We also extended our networks beyond Champaign County, connecting with other groups in other parts of the country who had organized campaigns similar to ours and sharing experiences. These links were enhanced by joining Nation Inside, a national social media network focused on criminal justice issues. Their support gave us national exposure as well as a web-based platform to post messages, videos and other information about our work.
We used these connections to engineer a big final push as the time drew near for the County Board to vote on their next steps. We contacted our friends in academia and professional circles and got them to email, phone or meet face-to-face with their Board members. We upgraded our database and did phone banking to bring people out to Board meetings and mobilize them to communicate with their Board members. We printed lime green t-shirts with “Build Programs Not Jails” on the front and wore them en masse to Board meetings. We bombarded the Board Chair and the Chair of Finance with hundreds of postcards signed by our supporters made from lime green card stock, urging them to vote for alternatives to jail construction. We mobilized high-profile national campaigners like Michelle Alexander to sign onto a letter to the County Board praising their efforts to consider alternatives and urging them to stay away from further jail construction.
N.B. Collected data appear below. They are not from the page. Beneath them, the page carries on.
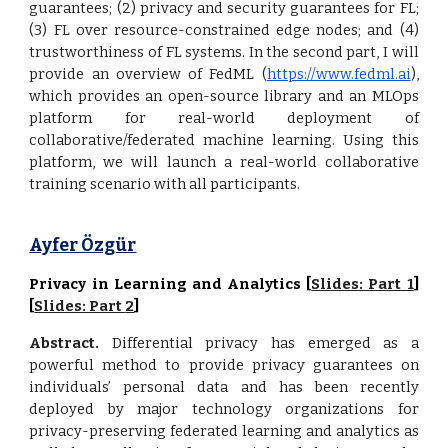
guarantees; (2) privacy and security guarantees for FL;
(3) FL over resource-constrained edge nodes; and (4)
trustworthiness of FL systems. In the second part, I will
provide an overview of FedML (
https://www.fedml.ai
),
which provides an open-source library and an MLOps
platform for real-world deployment of
collaborative/federated machine learning. Using this
platform, we will launch a real-world collaborative
training scenario with all participants.
Ayfer Özgür
Privacy in Learning and Analytics [
Slides: Part 1
]
[
Slides: Part
2
]
Abstract.
Differential privacy has emerged as a
powerful method to provide privacy guarantees on
individuals’ personal data and has been recently
deployed by major technology organizations for
privacy-preserving federated learning and analytics as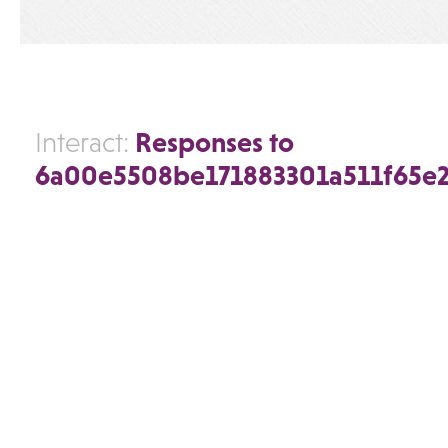
Responses to
Interact:
6a00e5508be171883301a511f65e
Number Five: Mass Incarceration
is Always About Race
We kept the issue of racial disparity at the center of our campaign. We found new ways to repeat a message that many Board members, law enforcement gatekeepers and much of the public simply did not want to hear – that we had a problem of racial profiling in our criminal justice system that required serious action, and building jail cells was only going to make it worse. We made sure that the Board knew this issue was not going to go away.
Next Steps
These are some of the reasons why
we were able to stop the construction of jail cells. I wish I could say that we can now rest on our laurels, that the battle is over and our county is inevitably headed down a new path. But social change doesn’t work like that. It is an uneven process.
Already elements in the judiciary are pushing back – refusing to implement some of the recommendations of the needs assessment consultant and the Community Justice Task Force. No doubt as some of the new programs experience growing pains, others will want to turn the clock back and return to the old ways. We need to remain mobilized to make sure this doesn’t happen. We have accomplished a lot in this campaign, but we have only just begun the journey to change how criminal justice operates in our county. Moreover, we have to push harder to move more resources across to housing, job creation, mental health and family support in order to eradicate poverty and rebuild the communities that have been torn apart by mass incarceration. There is still a long way to travel.